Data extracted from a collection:
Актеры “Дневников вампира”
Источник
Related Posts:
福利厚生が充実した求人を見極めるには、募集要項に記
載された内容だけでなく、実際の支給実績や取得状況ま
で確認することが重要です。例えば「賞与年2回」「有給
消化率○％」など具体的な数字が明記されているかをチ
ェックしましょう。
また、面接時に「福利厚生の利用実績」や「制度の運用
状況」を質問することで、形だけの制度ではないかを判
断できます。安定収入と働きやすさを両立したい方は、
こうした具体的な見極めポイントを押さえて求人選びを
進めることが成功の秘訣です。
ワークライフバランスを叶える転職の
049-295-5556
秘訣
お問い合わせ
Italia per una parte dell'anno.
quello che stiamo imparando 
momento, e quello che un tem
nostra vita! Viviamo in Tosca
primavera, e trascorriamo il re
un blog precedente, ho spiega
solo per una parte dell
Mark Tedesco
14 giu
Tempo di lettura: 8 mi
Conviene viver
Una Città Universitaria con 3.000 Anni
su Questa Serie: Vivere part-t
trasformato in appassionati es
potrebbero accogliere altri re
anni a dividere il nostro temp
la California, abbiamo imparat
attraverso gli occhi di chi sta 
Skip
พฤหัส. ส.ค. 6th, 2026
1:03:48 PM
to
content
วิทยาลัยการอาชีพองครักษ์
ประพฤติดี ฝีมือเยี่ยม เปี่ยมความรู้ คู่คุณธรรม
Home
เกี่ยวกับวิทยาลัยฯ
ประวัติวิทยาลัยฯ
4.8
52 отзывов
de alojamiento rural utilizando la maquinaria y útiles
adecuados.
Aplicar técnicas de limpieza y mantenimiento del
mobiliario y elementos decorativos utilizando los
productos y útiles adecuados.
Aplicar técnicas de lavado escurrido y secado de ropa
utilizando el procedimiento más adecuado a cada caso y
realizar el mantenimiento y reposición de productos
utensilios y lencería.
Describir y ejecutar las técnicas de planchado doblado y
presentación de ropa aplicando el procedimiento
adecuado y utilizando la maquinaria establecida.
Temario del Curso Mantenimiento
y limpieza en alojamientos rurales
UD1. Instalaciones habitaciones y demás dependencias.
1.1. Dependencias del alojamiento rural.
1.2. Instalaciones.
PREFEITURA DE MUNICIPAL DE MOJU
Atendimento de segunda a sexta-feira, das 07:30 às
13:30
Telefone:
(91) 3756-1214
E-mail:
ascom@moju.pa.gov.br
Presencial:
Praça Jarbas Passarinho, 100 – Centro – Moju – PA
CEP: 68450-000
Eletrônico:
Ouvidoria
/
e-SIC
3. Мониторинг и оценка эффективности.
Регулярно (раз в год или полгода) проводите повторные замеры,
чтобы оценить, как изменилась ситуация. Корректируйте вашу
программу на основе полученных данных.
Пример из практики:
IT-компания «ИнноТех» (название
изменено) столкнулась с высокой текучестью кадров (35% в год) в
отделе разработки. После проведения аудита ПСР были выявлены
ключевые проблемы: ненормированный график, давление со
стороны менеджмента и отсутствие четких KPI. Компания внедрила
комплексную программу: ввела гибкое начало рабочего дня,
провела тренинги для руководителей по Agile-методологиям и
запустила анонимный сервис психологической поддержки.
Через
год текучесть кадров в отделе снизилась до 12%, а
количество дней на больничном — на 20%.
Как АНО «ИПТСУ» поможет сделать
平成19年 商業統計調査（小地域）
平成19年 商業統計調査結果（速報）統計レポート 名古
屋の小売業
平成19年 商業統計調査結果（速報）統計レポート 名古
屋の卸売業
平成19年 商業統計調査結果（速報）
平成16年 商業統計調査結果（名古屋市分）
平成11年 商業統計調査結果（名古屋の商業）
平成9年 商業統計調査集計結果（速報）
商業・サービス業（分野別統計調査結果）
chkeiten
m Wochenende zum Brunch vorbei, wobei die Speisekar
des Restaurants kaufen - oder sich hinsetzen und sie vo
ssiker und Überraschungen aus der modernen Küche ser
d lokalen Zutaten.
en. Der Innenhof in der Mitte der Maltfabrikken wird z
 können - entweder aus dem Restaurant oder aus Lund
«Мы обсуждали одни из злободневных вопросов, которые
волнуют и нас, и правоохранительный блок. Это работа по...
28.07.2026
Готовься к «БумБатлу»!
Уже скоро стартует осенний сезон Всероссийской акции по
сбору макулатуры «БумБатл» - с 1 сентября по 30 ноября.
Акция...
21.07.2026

### [WORK TO BE COMPLETED]
Copy all the data. Match it exactly.

### [EXPECTED ANSWER]
Актеры “Дневников вампира”
Источник
Related Posts:
福利厚生が充実した求人を見極めるには、募集要項に記
載された内容だけでなく、実際の支給実績や取得状況ま
で確認することが重要です。例えば「賞与年2回」「有給
消化率○％」など具体的な数字が明記されているかをチ
ェックしましょう。
また、面接時に「福利厚生の利用実績」や「制度の運用
状況」を質問することで、形だけの制度ではないかを判
断できます。安定収入と働きやすさを両立したい方は、
こうした具体的な見極めポイントを押さえて求人選びを
進めることが成功の秘訣です。
ワークライフバランスを叶える転職の
049-295-5556
秘訣
お問い合わせ
Italia per una parte dell'anno.
quello che stiamo imparando 
momento, e quello che un tem
nostra vita! Viviamo in Tosca
primavera, e trascorriamo il re
un blog precedente, ho spiega
solo per una parte dell
Mark Tedesco
14 giu
Tempo di lettura: 8 mi
Conviene viver
Una Città Universitaria con 3.000 Anni
su Questa Serie: Vivere part-t
trasformato in appassionati es
potrebbero accogliere altri re
anni a dividere il nostro temp
la California, abbiamo imparat
attraverso gli occhi di chi sta 
Skip
พฤหัส. ส.ค. 6th, 2026
1:03:48 PM
to
content
วิทยาลัยการอาชีพองครักษ์
ประพฤติดี ฝีมือเยี่ยม เปี่ยมความรู้ คู่คุณธรรม
Home
เกี่ยวกับวิทยาลัยฯ
ประวัติวิทยาลัยฯ
4.8
52 отзывов
de alojamiento rural utilizando la maquinaria y útiles
adecuados.
Aplicar técnicas de limpieza y mantenimiento del
mobiliario y elementos decorativos utilizando los
productos y útiles adecuados.
Aplicar técnicas de lavado escurrido y secado de ropa
utilizando el procedimiento más adecuado a cada caso y
realizar el mantenimiento y reposición de productos
utensilios y lencería.
Describir y ejecutar las técnicas de planchado doblado y
presentación de ropa aplicando el procedimiento
adecuado y utilizando la maquinaria establecida.
Temario del Curso Mantenimiento
y limpieza en alojamientos rurales
UD1. Instalaciones habitaciones y demás dependencias.
1.1. Dependencias del alojamiento rural.
1.2. Instalaciones.
PREFEITURA DE MUNICIPAL DE MOJU
Atendimento de segunda a sexta-feira, das 07:30 às
13:30
Telefone:
(91) 3756-1214
E-mail:
ascom@moju.pa.gov.br
Presencial:
Praça Jarbas Passarinho, 100 – Centro – Moju – PA
CEP: 68450-000
Eletrônico:
Ouvidoria
/
e-SIC
3. Мониторинг и оценка эффективности.
Регулярно (раз в год или полгода) проводите повторные замеры,
чтобы оценить, как изменилась ситуация. Корректируйте вашу
программу на основе полученных данных.
Пример из практики:
IT-компания «ИнноТех» (название
изменено) столкнулась с высокой текучестью кадров (35% в год) в
отделе разработки. После проведения аудита ПСР были выявлены
ключевые проблемы: ненормированный график, давление со
стороны менеджмента и отсутствие четких KPI. Компания внедрила
комплексную программу: ввела гибкое начало рабочего дня,
провела тренинги для руководителей по Agile-методологиям и
запустила анонимный сервис психологической поддержки.
Через
год текучесть кадров в отделе снизилась до 12%, а
количество дней на больничном — на 20%.
Как АНО «ИПТСУ» поможет сделать
平成19年 商業統計調査（小地域）
平成19年 商業統計調査結果（速報）統計レポート 名古
屋の小売業
平成19年 商業統計調査結果（速報）統計レポート 名古
屋の卸売業
平成19年 商業統計調査結果（速報）
平成16年 商業統計調査結果（名古屋市分）
平成11年 商業統計調査結果（名古屋の商業）
平成9年 商業統計調査集計結果（速報）
商業・サービス業（分野別統計調査結果）
chkeiten
m Wochenende zum Brunch vorbei, wobei die Speisekar
des Restaurants kaufen - oder sich hinsetzen und sie vo
ssiker und Überraschungen aus der modernen Küche ser
d lokalen Zutaten.
en. Der Innenhof in der Mitte der Maltfabrikken wird z
 können - entweder aus dem Restaurant oder aus Lund
«Мы обсуждали одни из злободневных вопросов, которые
волнуют и нас, и правоохранительный блок. Это работа по...
28.07.2026
Готовься к «БумБатлу»!
Уже скоро стартует осенний сезон Всероссийской акции по
сбору макулатуры «БумБатл» - с 1 сентября по 30 ноября.
Акция...
21.07.2026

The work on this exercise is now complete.